Brent’s latest comments:
“We have yet to hear from the State Appeals board on our challenge of the UPRC discharge permit. It has been over 2 years in waiting. However, I do have good news. Our organization along with Trout Unlimited will be working with MDE and other state agencies on a Cold water advisory committee. We will be reviewing the stream classifications for the State to develop better protections for streams that have trout species, but do not maintain the cold water temperatures for the full 12 months of the year. This will help us to classify the North branch based on the water temperature data collected by MD DNR. That data shows that the North Branch maintains cold temperatures pass the UPRC discharge accept during two months out of the year. This will help us to require UPRC to maintain a lower temperature through the year so that the Trout species can thrive.
Our pending appeal gets at the nutrients and sediment impacts of the UPRC discharge on the North Branch.”
Another problem has forced itself upon the Upper Potomac; the Potomac Pipeline, a Columbia Gas project. Read about the Potomac Pipeline Permit Approval by the Maryland Department of the Environment (MDE) and educate yourself as a citizen and member of the six million whose drinking water will be at risk. Brent will be aggressively monitoring this project if it goes forward.
Dean Najouks has been working relentlessly to decrease the impact of coal ash disposal ponds at Possum Point Power Plant in Dumfries, Virginia, on the lower Potomac. Dominion Power asserts that their containment ponds do not leak toxic contaminants into the groundwater; but accumulating evidence shows it does; and into nearby wells causing health problems in residents. On March 2, 2018, Dominion issued its federally required report describing levels of groundwater contamination from leaking coal ash ponds at Possum Point and three other Virginia sites. Potomac Riverkeepers Network led a successful fight in the Virginia House of Delegates to pass SB 807; which establishes a moratorium on any closure using the discredited cap-in-place approach, and moves us a big step closer to using recycling and landfill disposal to permanently remove this toxic waste from our riverbanks.
But the Danger of Scott Pruitt’s EPA lurks on the horizon. EPA is proposing to amend the regulations for the disposal of coal combustion residuals. Essentially these amendments will “weaken or eliminate the first ever federal safeguards and protections against the dangers posed by coal ash, in response to requests from an industry that wants to maximize its profits,” says Dean.
As a concerned citizen you can speak in the public hearing on Tuesday, April 24 (9AM–12PM; 1–4PM; 5–8PM,) register HERE.

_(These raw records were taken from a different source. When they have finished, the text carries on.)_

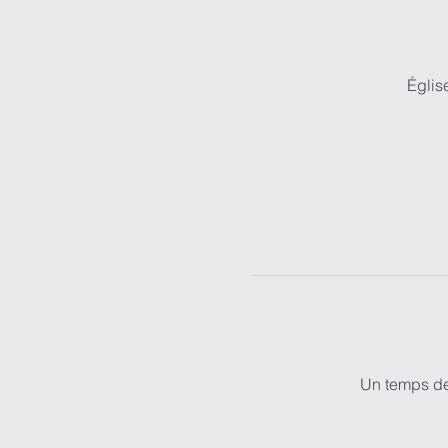
Églis
Un temps de 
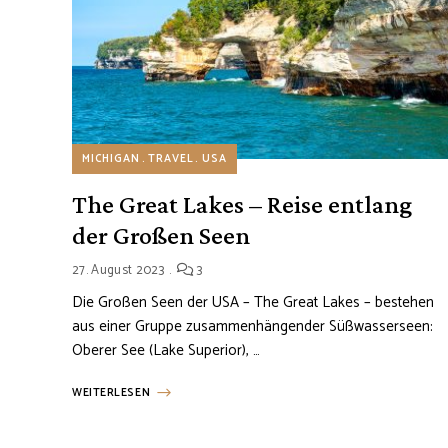
MICHIGAN
TRAVEL
USA
The Great Lakes – Reise entlang
der Großen Seen
27. August 2023
3
Die Großen Seen der USA – The Great Lakes – bestehen
aus einer Gruppe zusammenhängender Süßwasserseen:
Oberer See (Lake Superior), …
WEITERLESEN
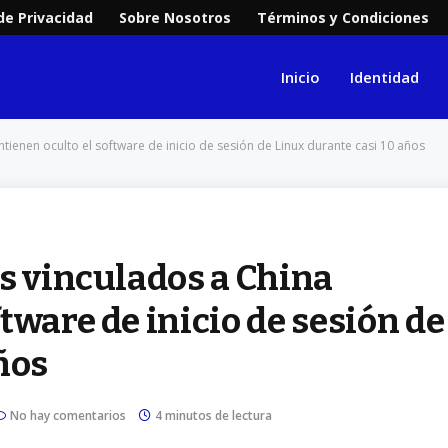
 de Privacidad
Sobre Nosotros
Términos y Condiciones
Inicio
Identidad
tienen oculto el software de inicio de sesión de Linux durante casi 10 años
s vinculados a China
tware de inicio de sesión de
ños
No hay comentarios
4 minutos de lectura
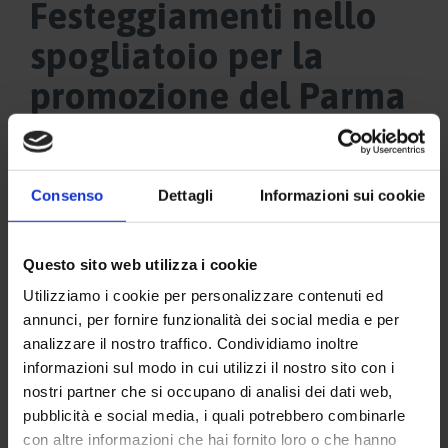
Festeggiamenti nello
spogliatoio per la
promozione del Parma
in Serie A
Consenso
Dettagli
Informazioni sui cookie
Video
Player
Questo sito web utilizza i cookie
Utilizziamo i cookie per personalizzare contenuti ed
annunci, per fornire funzionalità dei social media e per
analizzare il nostro traffico. Condividiamo inoltre
informazioni sul modo in cui utilizzi il nostro sito con i
nostri partner che si occupano di analisi dei dati web,
pubblicità e social media, i quali potrebbero combinarle
00:00
00:41
con altre informazioni che hai fornito loro o che hanno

Mark, Brent, and Dean continue to fight valiantly for our river to be enjoyed for recreation and well-being; for the citizens of Maryland, Virginia and Washington DC, as well as the fish, birds, crustaceans, and diverse array of wildlife that call it their home. But they can’t do it alone! If you want to stay updated and take part in their efforts, visit www.potomacriverkeepernetwork.org and subscribe to their newsletter.
Keeping the Potomac; the Politics of Water has been broadcasted during 2017’s Chesapeake Bay Weak on Maryland Public Television, and on PBS WORLD Channel. The film received many accolades, including the Student Film Award at the American Conservation Film Festival, the ACFF’s Best of the Fest in Frederick, MD, and was screened at the Skyline Indie Film Fest and the DC Environmental Film Festival.